An overview of the most important agents:
Automatic notifications - The system automatically identifies suitable starting points for RFQs, for example in the event of unusual price developments or upcoming contract deadlines.
RFQ Agent - A complete RFQ is generated from an identified topic with a single click. Items, suppliers, and relevant data points are prepared directly.
Offer selection agent - Suppliers can submit offers in any format. The AI automatically reads the content and converts it into a uniform schema.
Comparison logic agent - All responses are automatically compared. Differences in prices, quantities, or conditions are clearly highlighted without manual table maintenance.
This creates an RFQ process that is structured, significantly faster, and completely traceable. Procurement time for analysis and argumentation, while AI takes over repetitive tasks in the background.
From the notice to the decision
As soon as a relevant price trend or deviation is detected, Procurement can go through Procurement entire RFQ process without media discontinuity. With just a few clicks, a complete request can be generated from a notification, and offers are automatically read and compared in a uniform structure. If necessary, a further round can be initiated immediately.

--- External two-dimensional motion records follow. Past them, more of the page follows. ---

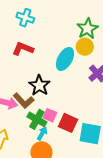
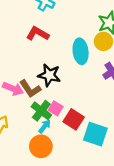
cyan ellipse: (65, 59) -> (81, 51), turned -45
black star: (39, 85) -> (49, 75), turned -30

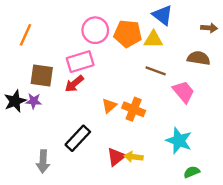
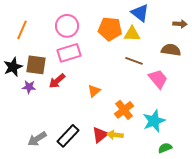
pink circle: (95, 30) -> (67, 26), moved
red arrow: (74, 84) -> (57, 81), moved
black star: (15, 101) -> (13, 67), moved
orange cross: (134, 109) -> (124, 110), moved, turned 30
black rectangle: (78, 138) -> (68, 136), moved
cyan star: (179, 141) -> (154, 121), turned 30
gray arrow: (43, 161) -> (37, 139), turned 54

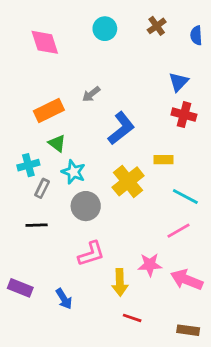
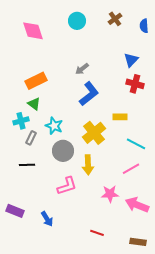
gray arrow: (91, 94) -> (82, 69), moved
green triangle: (57, 143) -> (34, 104), moved
yellow arrow: (120, 282) -> (88, 165), moved

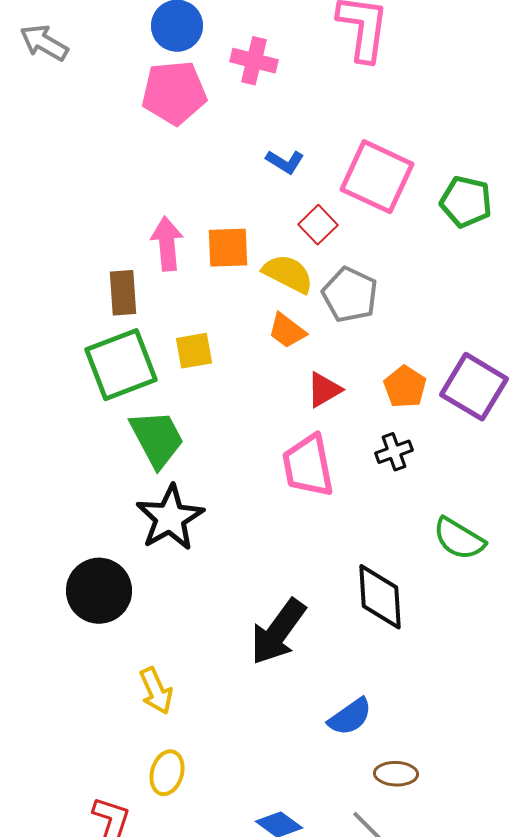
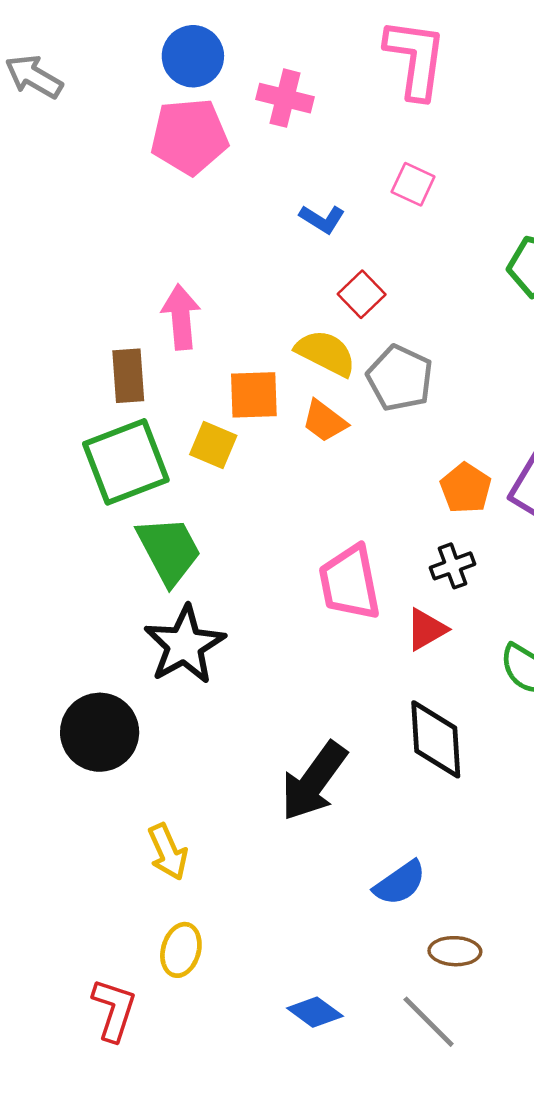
pink square: (377, 177) -> (413, 184), moved, size x0.5
orange square: (228, 248) -> (254, 395), moved
yellow square: (194, 351) -> (213, 445), turned 33
red triangle: (324, 390) -> (426, 629), moved

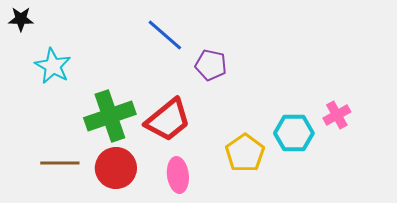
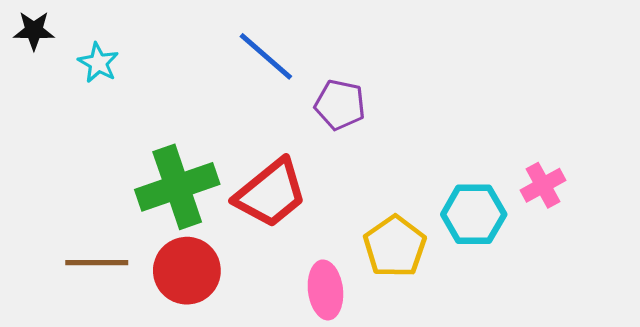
cyan star: (53, 66) -> (98, 63), moved, size x0.7
pink ellipse: (178, 175) -> (325, 290), moved

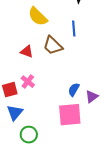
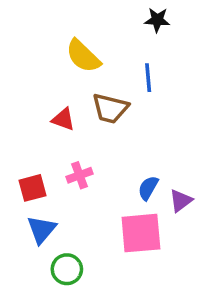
brown trapezoid: (53, 46) -> (110, 108), turned -30
pink cross: (28, 82) -> (80, 175), moved, turned 32

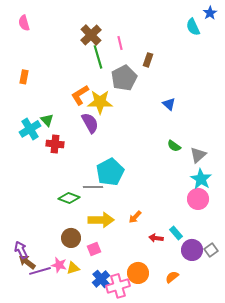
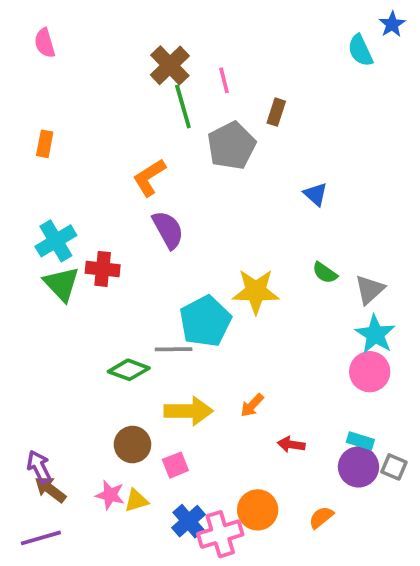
yellow star: (100, 102) -> (256, 291), moved
green triangle: (47, 120) -> (62, 284), moved, size x1.5
cyan rectangle: (176, 233) -> (360, 441), moved, turned -32
gray square: (211, 250) -> (394, 467), turned -32
purple line: (40, 271) -> (41, 538), moved

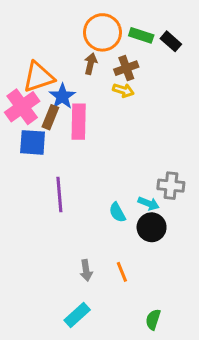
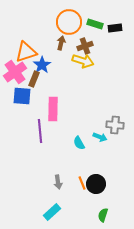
black rectangle: (171, 41) -> (115, 28), turned -48
yellow arrow: (123, 90) -> (83, 61), size x1.5
pink rectangle: (79, 122) -> (53, 109), moved
black circle: (152, 227) -> (96, 184), moved

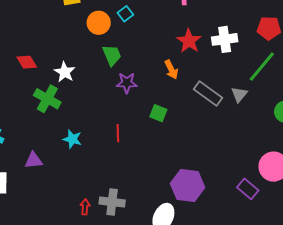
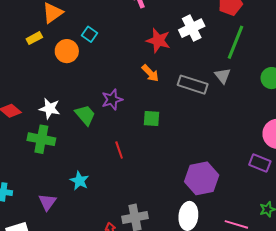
green trapezoid: (112, 55) -> (85, 115), moved
cyan star: (72, 139) -> (79, 181), moved, turned 30
purple triangle: (34, 160) -> (47, 202), turned -30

What used to require numerous tools, spreadsheets, and email exchanges can now be accomplished in a single, continuous process. This not only makes benchmarking faster, but also easier to scale: more suppliers, clearer comparisons, and decisions based on clean data.
Outlook
The next steps show where the RFQ process is headed. Features such as multi-stage bidding rounds, structured queries to suppliers, and integrated savings tracking ensure that not only is the creation of RFQs faster, but so is the entire follow-up process. In the future, AI agents will be able to provide even greater support by suggesting suitable times for new requests or automatically prioritizing anomalies. This turns individual benchmarks into a continuous, data-based process.
Conclusion
The RFQ process changes significantly when recurring steps are automated and all relevant data is available centrally. Notes are created earlier, requests are prepared in a matter of seconds, and quotes can be compared directly. This leaves more time for evaluation and strategy, while AI takes over repetitive tasks in the background and ensures end-to-end transparency.
Torben Hinrichs and Jakob Hafner demonstrate how companies can use Tacto to implement RFQs more quickly, in a more structured and scalable manner, and why a higher tender rate directly leads to better decisions.